Publié le 24 janvier 2011 par Variae

Louis-Ferdinand Céline n’aura donc eu que quelques heures les honneurs de la liste 2011 des « célébrations nationales ». On apprend sur le site de cette dernière que la délégation qui s’en charge doit « veiller à la commémoration des événements importants de l’histoire nationale ». L’anniversaire de la mort du romancier pamphlétaire, initialement intégré à la liste 2011, en a été retiré par Frédéric Mitterrand suite à la demande de Serge Klarsfeld. Une décision qui questionne le sens de ces « célébrations nationales » soudain mises sous les projecteurs.

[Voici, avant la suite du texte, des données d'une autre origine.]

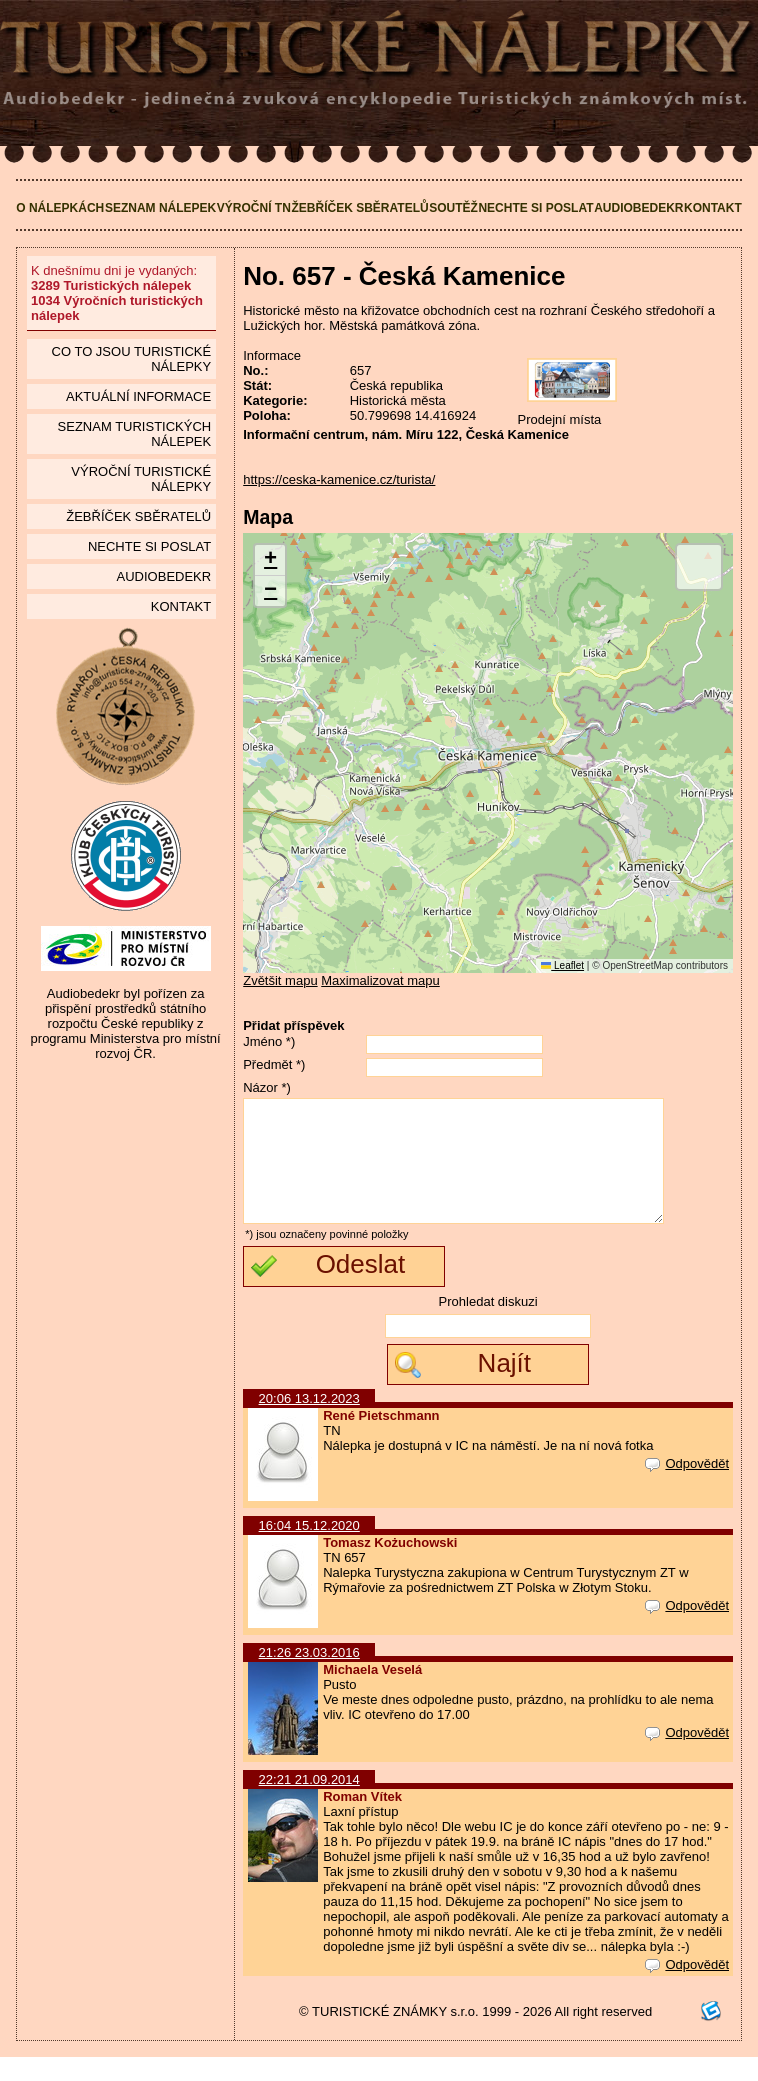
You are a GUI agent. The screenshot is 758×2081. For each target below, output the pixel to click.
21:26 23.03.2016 (309, 1676)
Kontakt (713, 208)
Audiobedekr (638, 208)
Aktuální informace (138, 396)
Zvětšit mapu (280, 980)
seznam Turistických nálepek (135, 434)
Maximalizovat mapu (380, 980)
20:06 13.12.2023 (309, 1422)
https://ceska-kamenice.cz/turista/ (339, 479)
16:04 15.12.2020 (309, 1549)
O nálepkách (60, 208)
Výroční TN (254, 208)
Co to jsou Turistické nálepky (132, 359)
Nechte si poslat (535, 208)
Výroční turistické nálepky (141, 479)
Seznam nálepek (160, 208)
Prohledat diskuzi (488, 1325)
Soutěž (453, 208)
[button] (270, 560)
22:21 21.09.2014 (309, 1803)
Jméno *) (269, 1041)
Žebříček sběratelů (360, 208)
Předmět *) (274, 1064)
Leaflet (562, 965)
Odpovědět (687, 1487)
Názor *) (267, 1087)
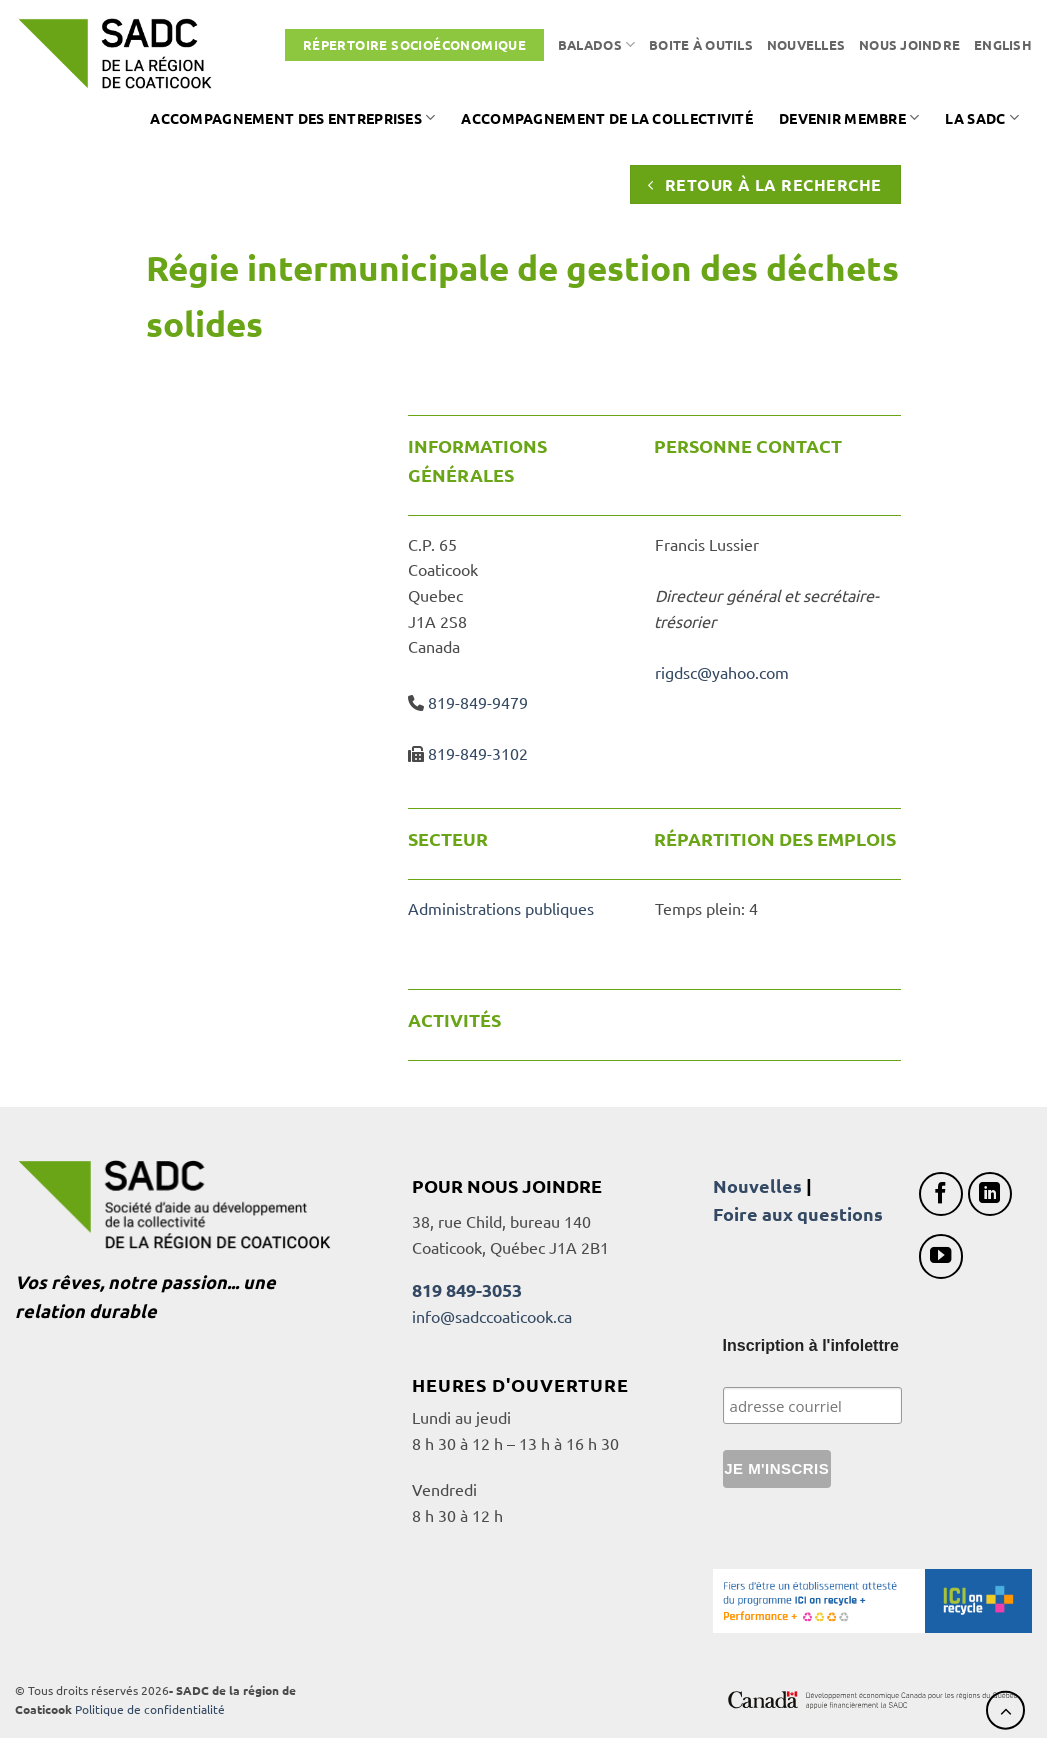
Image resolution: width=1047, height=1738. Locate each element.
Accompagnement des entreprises (292, 117)
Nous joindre (909, 44)
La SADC (982, 117)
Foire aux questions (798, 1213)
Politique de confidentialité (150, 1709)
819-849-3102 (478, 753)
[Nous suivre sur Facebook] (941, 1194)
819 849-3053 (467, 1289)
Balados (596, 44)
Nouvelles (806, 44)
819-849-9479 (478, 702)
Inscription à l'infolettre (811, 1345)
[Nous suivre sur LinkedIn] (990, 1194)
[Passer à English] (1003, 45)
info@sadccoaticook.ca (492, 1316)
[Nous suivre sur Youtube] (941, 1256)
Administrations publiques (501, 908)
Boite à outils (701, 44)
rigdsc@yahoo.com (722, 672)
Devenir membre (849, 117)
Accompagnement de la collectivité (607, 118)
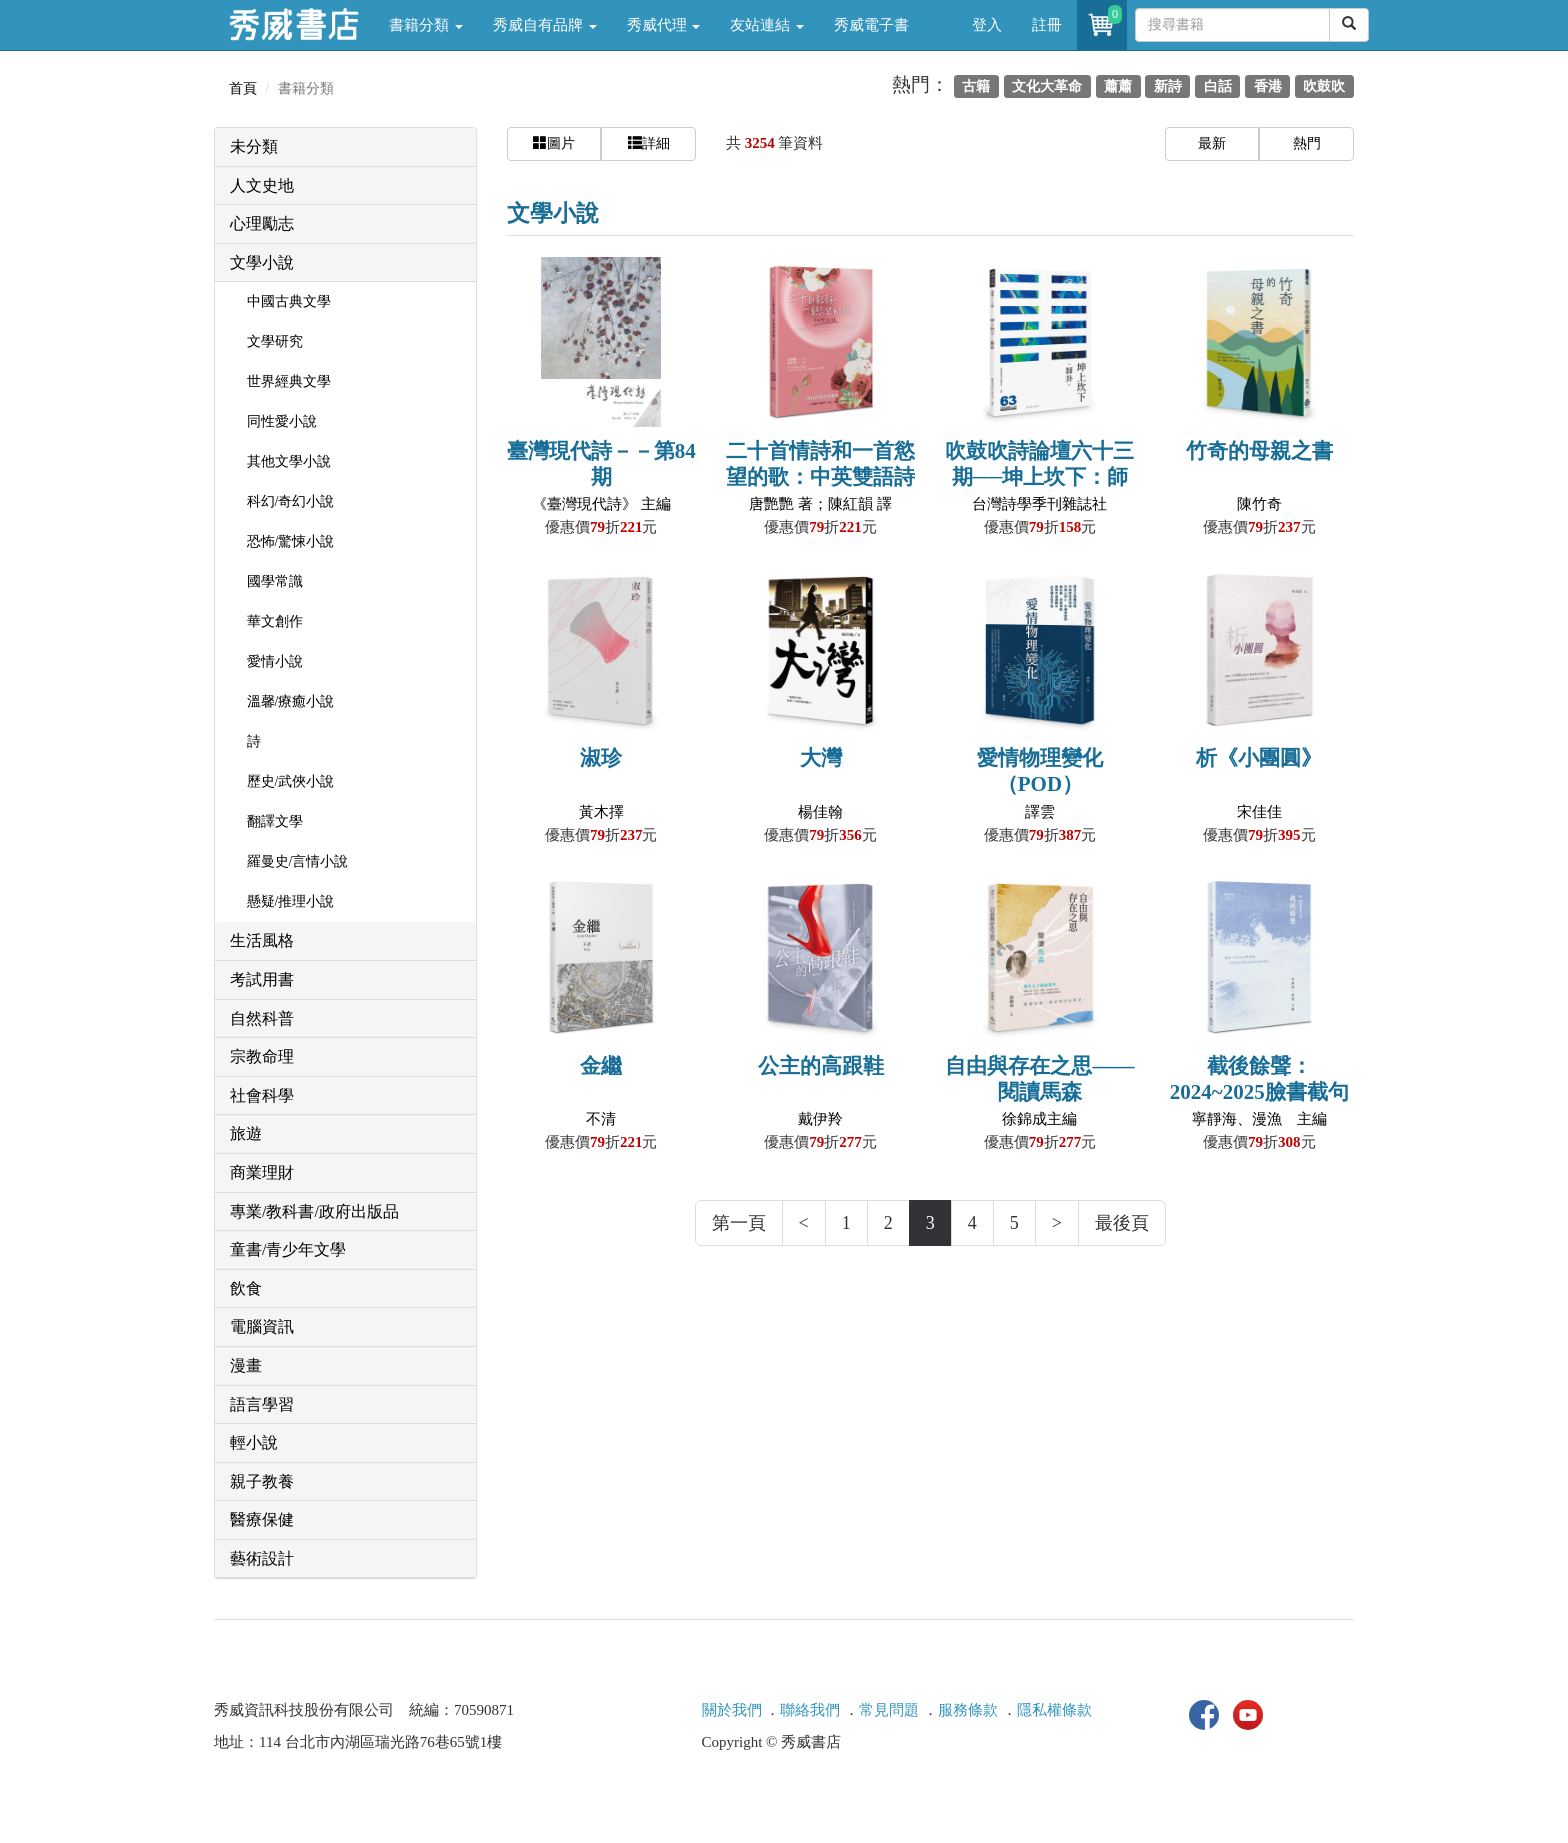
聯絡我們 (810, 1710)
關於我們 (732, 1710)
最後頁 (1122, 1223)
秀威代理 (664, 25)
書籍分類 (426, 25)
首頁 (243, 88)
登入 (987, 25)
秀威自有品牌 (545, 25)
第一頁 (739, 1223)
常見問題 (889, 1710)
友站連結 (767, 25)
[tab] (345, 147)
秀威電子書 (871, 25)
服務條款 (968, 1710)
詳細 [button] (649, 143)
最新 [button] (1212, 143)
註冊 (1047, 25)
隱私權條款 (1054, 1710)
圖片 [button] (554, 143)
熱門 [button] (1307, 143)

Célébrez, célébrez, il en restera toujours quelque chose

Le revirement de Frédéric Mitterrand a été durement qualifié et assimilé à une entrave à la liberté. Je n’emploierai pas, pour ma part, le terme de censure, qui est si galvaudé qu’il ne veut plus dire grand chose, à l’heure où on l’utilise pour dramatiser l’annulation d’une conférence d’une personnalité par ailleurs omniprésente et omni-célébrée. Non, Céline n’est pas censuré, son œuvre étant largement disponible, éditée, étudiée même dans les établissements scolaires et universitaires. On n’interdit à personne de célébrer le cinquantenaire de sa mort. Il n’est pas certain non plus qu’une polémique aurait éclaté si on avait simplement oublié de placer Céline dans cette liste de célébrations à la Prévert, qui propose indifféremment de commémorer la mainmise du Viking Rollon sur la Normandie, la naissance de l’Aiglon et la parution de L’Histoire de la folie de Foucault, tout en plaçant Cioran sur liste d’attente. Non, ce qui produit le malaise ici est le sentiment du flottement, du manque de fermeté dans le choix et ses principes : Céline est d’abord sélectionné par un comité scientifique, qui avait – on l’espère – ses raisons, il est ensuite recalé suite à une plainte faite au nom de victimes de l’idéologie sordide à laquelle il a été mêlé. A-t-il fallu le communiqué de Klarsfeld pour soudain découvrir l’antisémitisme délirant de l’auteur de Bagatelle pour un massacre, ou en prendre la juste mesure ?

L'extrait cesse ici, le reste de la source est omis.